Task input:
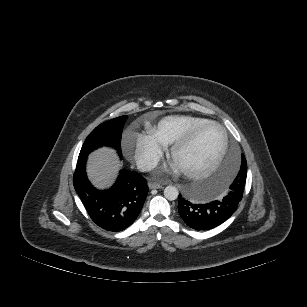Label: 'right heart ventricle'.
Returning <instances> with one entry per match:
<instances>
[{
	"mask_svg": "<svg viewBox=\"0 0 307 307\" xmlns=\"http://www.w3.org/2000/svg\"><path fill=\"white\" fill-rule=\"evenodd\" d=\"M207 121L194 115H169L160 119L151 132L162 144L171 145L190 129Z\"/></svg>",
	"mask_w": 307,
	"mask_h": 307,
	"instance_id": "right-heart-ventricle-1",
	"label": "right heart ventricle"
}]
</instances>
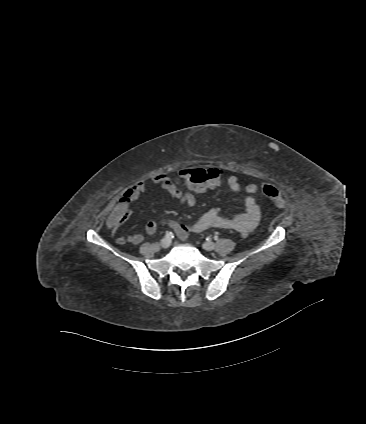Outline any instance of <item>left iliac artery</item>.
<instances>
[{
	"instance_id": "44dca946",
	"label": "left iliac artery",
	"mask_w": 366,
	"mask_h": 424,
	"mask_svg": "<svg viewBox=\"0 0 366 424\" xmlns=\"http://www.w3.org/2000/svg\"><path fill=\"white\" fill-rule=\"evenodd\" d=\"M219 237L217 235L214 236V240H218Z\"/></svg>"
}]
</instances>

Your goal:
Begin with the line that has "Outline any instance" and continue to the last line of the entries, printing each line exactly and nothing else; include both ends and skip the pictures.

Task solution:
Outline any instance of <item>left iliac artery</item>.
<instances>
[{
	"instance_id": "44dca946",
	"label": "left iliac artery",
	"mask_w": 366,
	"mask_h": 424,
	"mask_svg": "<svg viewBox=\"0 0 366 424\" xmlns=\"http://www.w3.org/2000/svg\"><path fill=\"white\" fill-rule=\"evenodd\" d=\"M219 237L217 235L214 236V240H218Z\"/></svg>"
}]
</instances>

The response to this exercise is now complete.